Let's face it: Many marijuana stocks stink right now. After a sizzling start to the year, cannabis stocks overall have experienced a downturn. For some of them, the pullback could create a great buying opportunity for aggressive investors. But not all marijuana stocks have declined recently. And whether they're up or down, not every marijuana stock is a great pick to buy.
Three pot stocks that I personally wouldn't touch with a 10-foot pole right now are Insys Therapeutics (INSY), Namaste Technologies (NXTTF -1.50%), and Medical Marijuana (MJNA 0.00%). Here's why these stocks get a thumbs-down in my view.
1. Insys Therapeutics
When a company warns that it might not have enough money to keep the lights on, that's a pretty good signal that you might want to stay away from its stock. And that's exactly the warning that Insys Therapeutics gave last month. As you might expect, its stock plummeted on the news.
Insys' problems stem primarily from sinking sales of its opioid drug Subsys. The company wants to sell Subsys as part of its transformation to a cannabinoid-focused biotech. So far, though, there are no buyers.
The biotech's board of directors replaced Saeed Motahari with Andrew Long as CEO in April. Long had previously served as Insys' CFO. He has a tough job ahead of him. Insys might not even have enough money to meet demands from the U.S. Department of Justice (DOJ) related to a settlement agreement over allegations of improper marketing practices of Subsys in the past.
At one point, I thought that Insys perhaps had a decent shot at turning things around. But I changed my tune over a year ago and am still skeptical about the beleaguered biotech's prospects.
2. Namaste Technologies
Namaste Technologies is a marijuana stock that's actually performing quite well right now. It was the best marijuana stock in May with a gain of 16%. But this recent surge isn't enough to make me bullish about Namaste.
The company was targeted by noted short-seller Citron Research in October 2018. Citron alleged that then-CEO Sean Dollinger lied to investors about Namaste shares being accepted for listing on the Nasdaq stock exchange. It also alleged that Dollinger sold its U.S. company, Dollinger Enterprises U.S., to another Namaste executive, David Hughes, and didn't disclose the insider transaction.
Namaste's board of directors appointed a special committee to investigate the allegations. That committee ultimately found that Dollinger had indeed failed to disclose the sale of the U.S. asset to Hughes. The board promptly booted Dollinger out, replacing him with Meni Morim, who had previously served as chief product officer. Namaste also made changes to its board of directors.

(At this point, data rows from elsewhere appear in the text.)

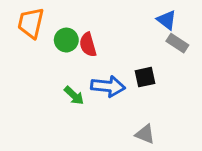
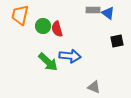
gray rectangle: (177, 43) -> (93, 10), moved, turned -32
black square: (145, 77) -> (117, 41), moved
green arrow: (74, 96) -> (48, 62), size x1.5

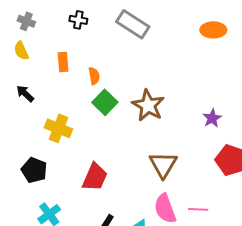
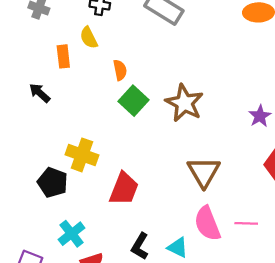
yellow semicircle: (21, 51) -> (89, 38), moved
orange rectangle: (63, 62) -> (63, 56), moved
yellow cross: (58, 128) -> (82, 155), moved

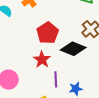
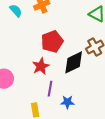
black diamond: (73, 49) -> (74, 62), turned -60

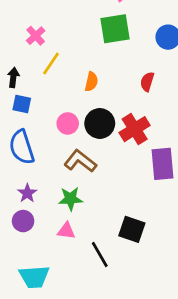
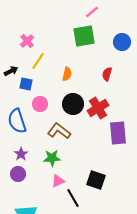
black arrow: (13, 77) -> (11, 71), turned 56
blue square: (22, 104) -> (26, 84), moved
pink circle: (68, 123) -> (40, 104), moved
pink triangle: (66, 231) -> (58, 181), moved, turned -32

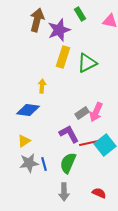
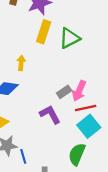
red line: (89, 143) -> (86, 108), moved
green semicircle: (68, 163) -> (77, 154), moved
blue line: (44, 164) -> (23, 156), moved

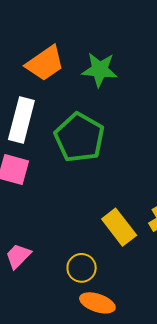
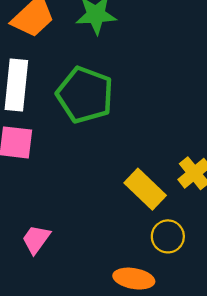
yellow circle: (82, 268) -> (168, 236), moved

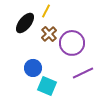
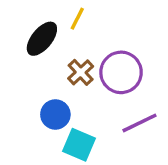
brown cross: (49, 34) -> (81, 72), moved

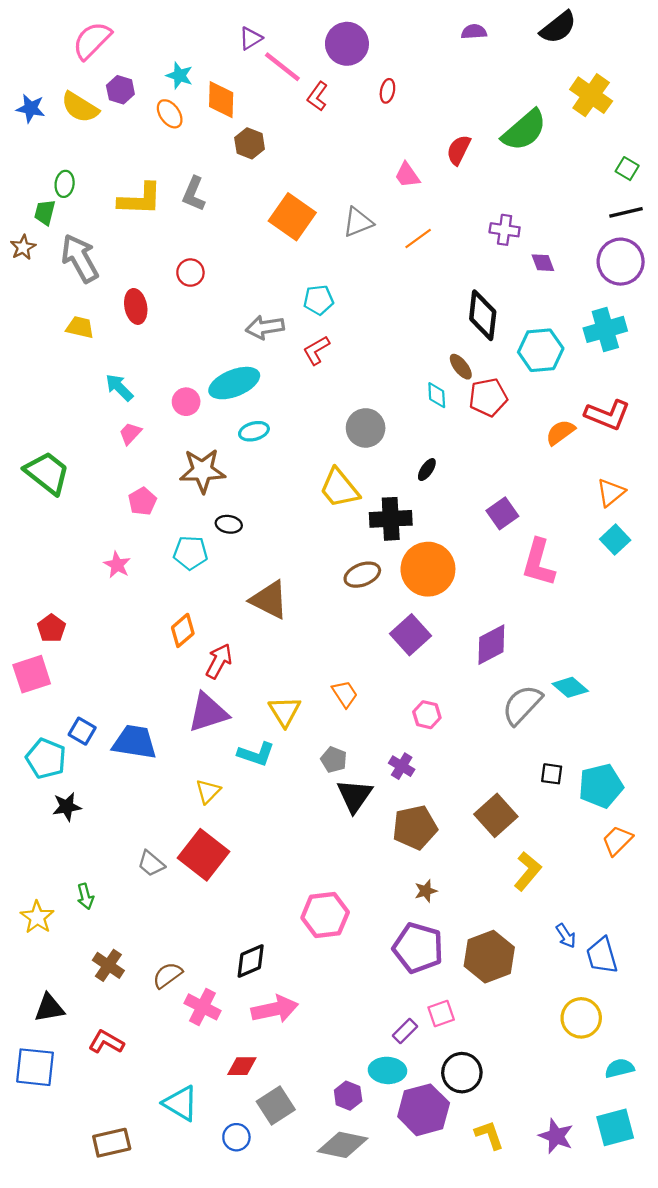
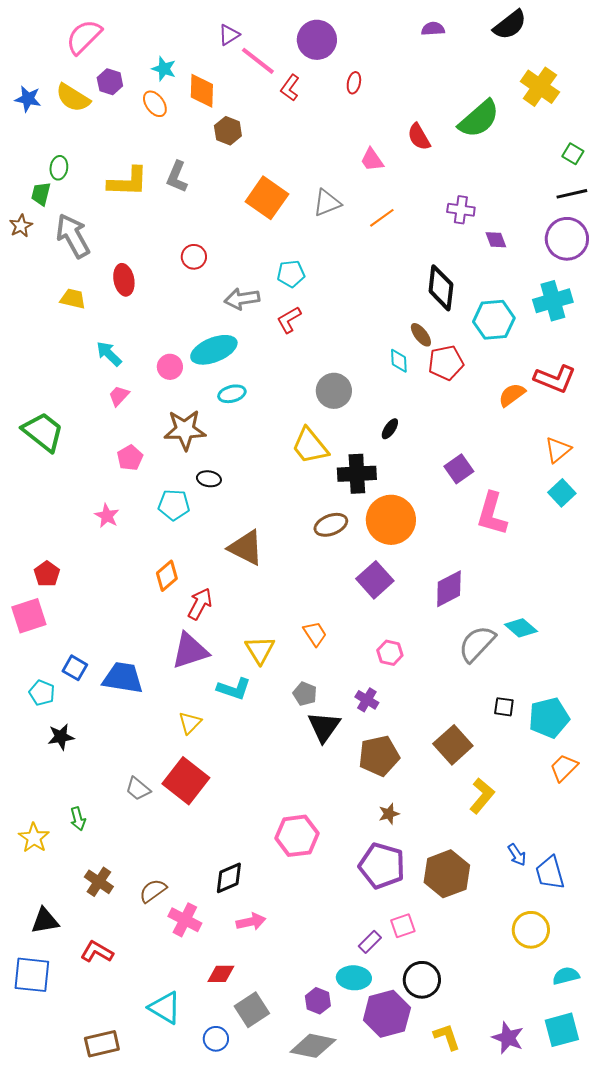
red semicircle: (459, 150) -> (419, 137), turned -56
red circle: (190, 273) -> (194, 257), moved
cyan pentagon: (46, 758) -> (42, 693), size x0.7
pink arrow: (275, 1009) -> (251, 922), size x0.7

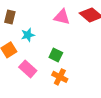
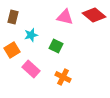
green square: (56, 55) -> (56, 46), moved

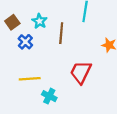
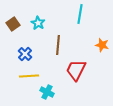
brown line: (61, 33) -> (58, 45), moved
blue cross: (25, 42) -> (25, 54), moved

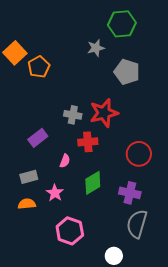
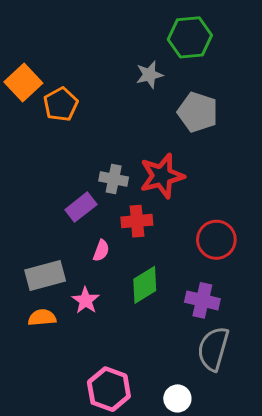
purple rectangle: (38, 138) -> (81, 207), moved
gray rectangle: (29, 177) -> (45, 276), size x1.4
pink hexagon: (70, 231) -> (109, 389), moved

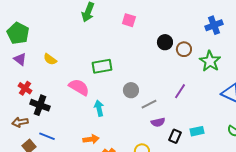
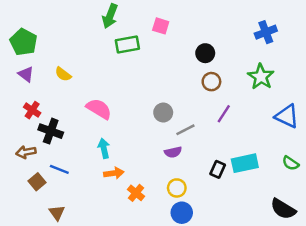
brown circle: (184, 49) -> (211, 82), moved
green rectangle: (102, 66) -> (127, 45), moved
cyan arrow: (99, 108) -> (104, 148), moved
purple semicircle: (158, 122) -> (173, 152), moved
cyan rectangle: (197, 131) -> (245, 163), size x1.5

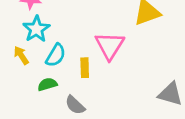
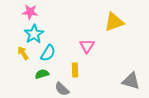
pink triangle: (110, 46) -> (87, 46), size x0.7
yellow rectangle: (85, 68) -> (75, 70), moved

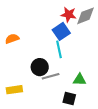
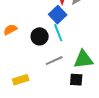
black circle: (40, 67) -> (40, 36), moved
green triangle: (80, 80) -> (83, 59), size x1.5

I think that Namaste has taken some positive steps in righting the ship. However, that ship isn't seaworthy enough for me yet to be confident about investing in this stock.
3. Medical Marijuana
Medical Marijuana has a great name for a company that sells medical marijuana. The only problem is that Medical Marijuana doesn't actually sell medical marijuana. Instead, it markets hemp-based cannabidiol (CBD) products.
With the U.S. legalizing hemp in December 2018, you might think that Medical Marijuana's shares would be performing relatively well. They did -- but only for a brief period. The stock is currently down close to 20% year to date and is lagging well behind other U.S.-based companies that are focused on the hemp CBD market.
The U.S. Food and Drug Administration (FDA) could take a while in establishing regulations governing the sale of hemp CBD products in the U.S. In the meantime, Medical Marijuana could be operating in a gray area by selling some of its products in the U.S.
The company has lost money for years. Its balance sheet includes over $45 million of goodwill -- almost half of its total assets. Goodwill represents the amount that a company pays for an acquisition above and beyond the book value of the acquired company. When I see as much goodwill as Medical Marijuana has on its books, it makes me at least a little nervous.
What could change my mind
The key words in my position that I wouldn't touch these marijuana stocks with a 10-foot pole right now are at the end of that statement: right now. I could be persuaded to change my mind in the future. What could shorten the pole and pique my interest in these stocks?
For Insys, if it found a buyer for Subsys, managed to raise enough cash to fund operations, and began to see strong momentum for its cannabinoid products and pipeline, I'd give it another look. For Namaste Technologies, I'd reconsider the stock if its new management demonstrated a clear path to profitability and restored confidence among investors. And for Medical Marijuana, my standoffishness might diminish if the FDA quickly established hemp CBD regulations that were advantageous to the company.
Those are all big ifs for now, though. And that means the proverbial pole I'd want to use to keep my distance from these three stocks is still at least 10 feet long.